Lukashenko confermato sul «trono» bielorusso: 100 per cento dei seggi

I nostalgici dell'Unione Sovietica possono tirare un sospiro di commosso sollievo. Le loro tradizioni preferite in occasione delle elezioni (opposizione imbavagliata, dissidenti politici in galera, osservatori stranieri fuori dalla porta e cento per cento dei seggi assicurati a «chi deve vincere») sono state rispettate in pieno e il duce di Minsk, Aleksandr Lukashenko, è stato trionfalmente confermato sul trono che occupa ininterrottamente dal 1994.
Non che ci si aspettasse nulla di diverso. Le organizzazioni di opposizione hanno scelto il boicottaggio, denunciando il «voto-farsa». I siti a loro vicini erano stati resi inaccessibili all'utenza bielorussa, mentre sono visibili all'estero: diffondono dati sul voto diversi da quelli ufficiali, che secondo tutti gli osservatori internazionali sono ben lontani dall'essere attendibili (affluenza ufficiale oltre il 74 per cento, anche se nella capitale Minsk di gente ai seggi se n'è vista poca e secondo l'opposizione ha votato meno del 40 per cento).
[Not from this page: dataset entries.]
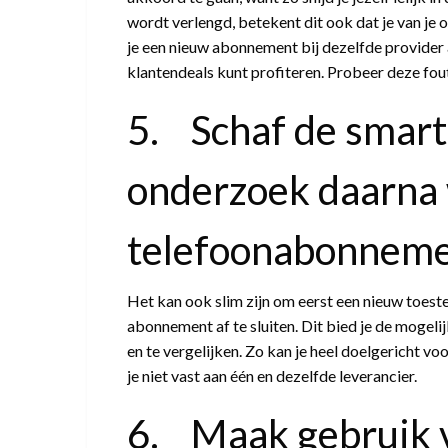
wordt verlengd, betekent dit ook dat je van je 
je een nieuw abonnement bij dezelfde provider 
klantendeals kunt profiteren. Probeer deze fou
5. Schaf de smart
onderzoek daarna
telefoonabonnemen
Het kan ook slim zijn om eerst een nieuw toeste
abonnement af te sluiten. Dit bied je de mogelij
en te vergelijken. Zo kan je heel doelgericht 
je niet vast aan één en dezelfde leverancier.
6. Maak gebruik 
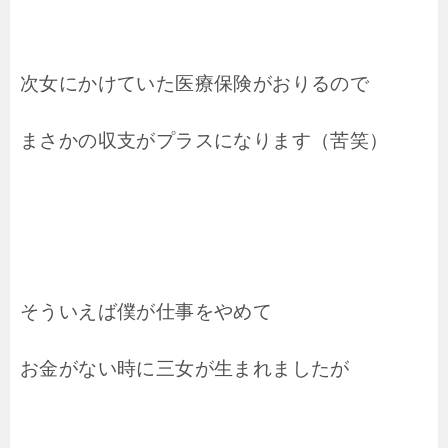
次女にかけていた医療保険がおりるので
まさかの収支がプラスになります（苦笑）
そういえば僕が仕事をやめて
お金がない時に三女が生まれましたが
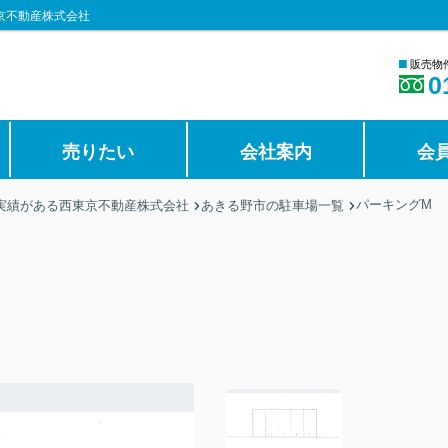
京不動産株式会社
■
販売物
0
売りたい
会社案内
会
パーキングM
の実績がある西東京不動産株式会社
あきる野市の駐車場一覧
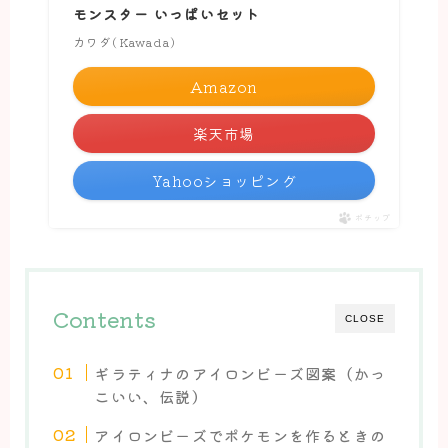
モンスター いっぱいセット
カワダ(Kawada)
Amazon
楽天市場
Yahooショッピング
ポチップ
Contents
CLOSE
ギラティナのアイロンビーズ図案（かっ
こいい、伝説）
アイロンビーズでポケモンを作るときの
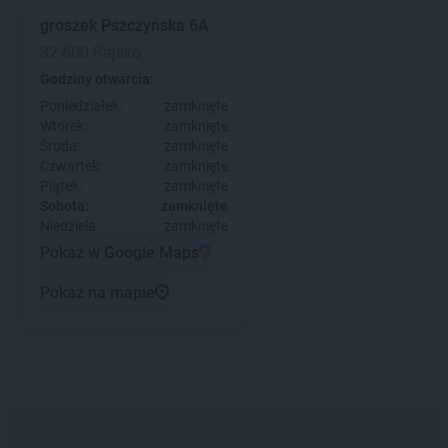
groszek
Pszczyńska 6A
32-600 Rajsko
Godziny otwarcia:
Poniedziałek:
zamknięte
Wtorek:
zamknięte
Środa:
zamknięte
Czwartek:
zamknięte
Piątek:
zamknięte
Sobota:
zamknięte
Niedziela:
zamknięte
Pokaż w Google Maps
Pokaż na mapie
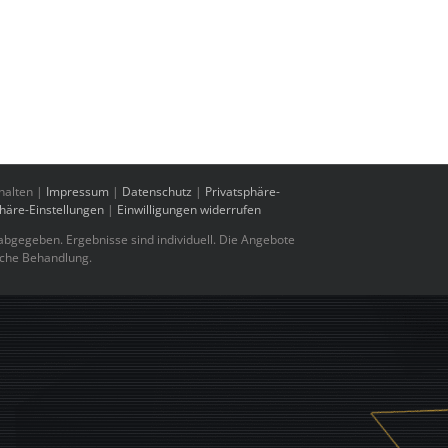
halten |
Impressum
|
Datenschutz
|
Privatsphäre-
phäre-Einstellungen
|
Einwilligungen widerrufen
bgegeben. Ergebnisse sind individuell. Die Angebote
sche Behandlung.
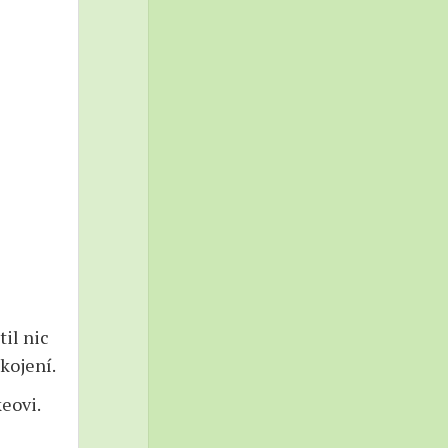
til nic
kojení.
keovi.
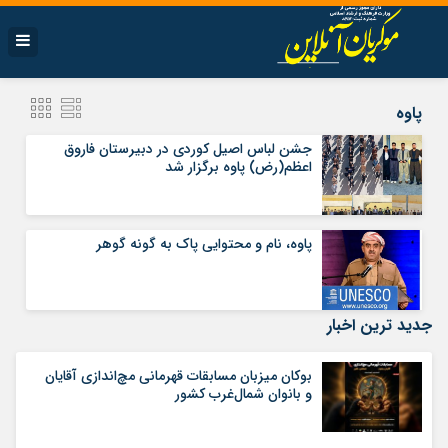
پاوه
جشن لباس اصیل کوردی در دبیرستان فاروق
اعظم(رض) پاوه برگزار شد
پاوه، نام و محتوایی پاک به گونه گوهر
جدید ترین اخبار
بوکان میزبان مسابقات قهرمانی مچ‌اندازی آقایان
و بانوان شمال‌غرب کشور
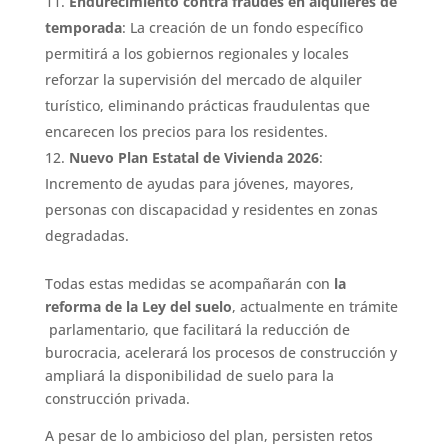
Endurecimiento contra fraudes en alquileres de
temporada
: La creación de un fondo específico
permitirá a los gobiernos regionales y locales
reforzar la supervisión del mercado de alquiler
turístico, eliminando prácticas fraudulentas que
encarecen los precios para los residentes.
Nuevo Plan Estatal de Vivienda 2026
:
Incremento de ayudas para jóvenes, mayores,
personas con discapacidad y residentes en zonas
degradadas.
Todas estas medidas se acompañarán con
la
reforma de la Ley del suelo
, actualmente en trámite
parlamentario, que facilitará la reducción de
burocracia, acelerará los procesos de construcción y
ampliará la disponibilidad de suelo para la
construcción privada.
A pesar de lo ambicioso del plan, persisten retos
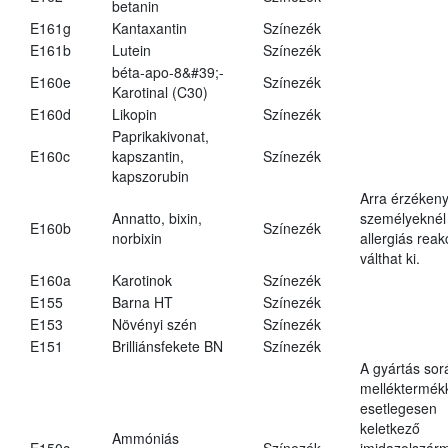
betanin
E161g
Kantaxantin
Színezék
E161b
Lutein
Színezék
béta-apo-8&#39;-
E160e
Színezék
Karotinal (C30)
E160d
Likopin
Színezék
Paprikakivonat,
E160c
kapszantin,
Színezék
kapszorubin
Arra érzéken
Annatto, bixin,
személyeknél
E160b
Színezék
norbixin
allergiás reak
válthat ki.
E160a
Karotinok
Színezék
E155
Barna HT
Színezék
E153
Növényi szén
Színezék
E151
Brilliánsfekete BN
Színezék
A gyártás sor
melléktermék
esetlegesen
keletkező
Ammóniás
E150c
Színezék
imidazolszár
Del resto il regime aveva parlato chiaro: coloro che pretendevano di venire a monitorare le operazioni di voto «hanno dei pregiudizi ostili verso la Bielorussia» e quindi non erano ospiti graditi. Quanti si sono comunque presentati sono stati serviti di conseguenza: si sono contati non meno di venti arresti.
Come da copione, in perfetto stile sovietico, le rosse liste del compagno Lukashenko hanno trionfato: 108 seggi sui 109 in palio. E cos'è stato dell'ultimo? Semplice: non è stato assegnato. Vi correva infatti anche un candidato di un finto partito di opposizione, ma guarda caso non è stato raggiunto il quorum del 50 per cento dei votanti. Scenario perfetto dunque, per la meritata soddisfazione dei servizi segreti locali che non fanno nulla per nascondere l'aria che tira a Minsk: si chiamano ancora KGB, come ai bei tempi. Come dice Stanislav Shushkevich, primo presidente della Bielorussia post-sovietica e oggi rassegnato oppositore: solo un cecchino può salvarci. Una battuta nera, ripresa da un altro «maestro di democrazia», il leader nazionalista russo Vladimir Zhirinovsky. Shushkevich, del resto, fu l'insegnante di russo di Lee Harvey Oswald, il presunto killer di John Kennedy, e di cecchini se ne intende.